Department of Preventive Medicine, Northwestern University Feinberg School of Medicine, Chicago, Illinois, USA.
Department of Internal Medicine, Tulane University School of Medicine, New Orleans, Louisiana, USA.
J Am Med Inform Assoc. 2023 Apr 19;30(5):915-922. doi: 10.1093/jamia/ocad028.
Electronic health record (EHR) data are a valuable resource for population health research but lack critical information such as relationships between individuals. Emergency contacts in EHRs can be used to link family members, creating a population that is more representative of a community than traditional family cohorts.
We revised a published algorithm: relationship inference from the electronic health record (RIFTEHR). Our version, Pythonic RIFTEHR (P-RIFTEHR), identifies a patient's emergency contacts, matches them to existing patients (when available) using network graphs, checks for conflicts, and infers new relationships. P-RIFTEHR was run on December 15, 2021 in the Northwestern Medicine Electronic Data Warehouse (NMEDW) on approximately 2.95 million individuals and was validated using the existing link between children born at NM hospitals and their mothers. As proof-of-concept, we modeled the association between parent and child obesity using logistic regression.

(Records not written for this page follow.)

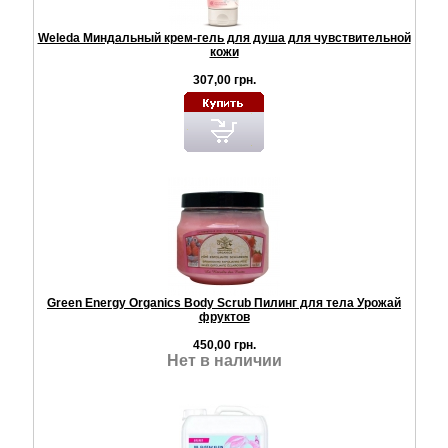
Weleda Миндальный крем-гель для душа для чувствительной
кожи
307,00 грн.
Green Energy Organics Body Scrub Пилинг для тела Урожай
фруктов
450,00 грн.
Нет в наличии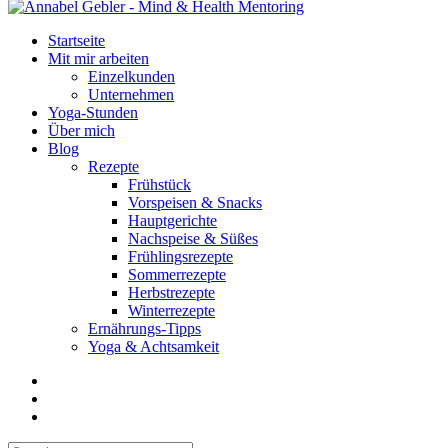
Startseite
Mit mir arbeiten
Einzelkunden
Unternehmen
Yoga-Stunden
Über mich
Blog
Rezepte
Frühstück
Vorspeisen & Snacks
Hauptgerichte
Nachspeise & Süßes
Frühlingsrezepte
Sommerrezepte
Herbstrezepte
Winterrezepte
Ernährungs-Tipps
Yoga & Achtsamkeit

The P-RIFTEHR algorithm matched 1 157 454 individuals in 448 278 families. The median family size was 2, the largest was 32 persons, and 247 families spanned 4 generations or more. Validation of the mother-child pairs resulted in 95.1% sensitivity. Children were 2 times more likely to be obese if a parent is obese (OR: 2.30; 95% CI, 2.23-2.37).
P-RIFTEHR can identify familiar relationships in a large, diverse population in an integrated health system. Estimates of parent-child inheritability of obesity using family structures identified by the algorithm were consistent with previously published estimates from traditional cohort studies.
电子健康记录(EHR)数据是人群健康研究的宝贵资源,但缺乏关键信息,例如个体之间的关系。EHR 中的紧急联系人可用于关联家庭成员,从而创建一个比传统家庭队列更能代表社区的人群。
我们修改了已发表的算法:从电子健康记录推断关系(RIFTEHR)。我们的版本,即 Pythonic RIFTEHR(P-RIFTEHR),可识别患者的紧急联系人,使用网络图将其与现有患者(如有)匹配,检查冲突并推断新关系。P-RIFTEHR 于 2021 年 12 月 15 日在西北医学电子数据仓库(NMEDW)中运行,约有 295 万人,使用 NM 医院出生的儿童与其母亲之间现有的联系进行了验证。作为概念验证,我们使用逻辑回归模型来模拟父母和子女肥胖之间的关联。
P-RIFTEHR 算法匹配了 448278 个家庭中的 1157454 个人。家庭的中位数规模为 2,最大规模为 32 人,247 个家庭跨越 4 代或更多代。对母子对的验证产生了 95.1%的灵敏度。如果父母肥胖,孩子肥胖的可能性是父母不肥胖的孩子的 2 倍(OR:2.30;95%CI,2.23-2.37)。
P-RIFTEHR 可在集成式医疗系统中识别大型、多样化人群中的熟悉关系。使用算法识别的家庭结构估算肥胖的父母与子女遗传可能性与传统队列研究的先前发表的估计值一致。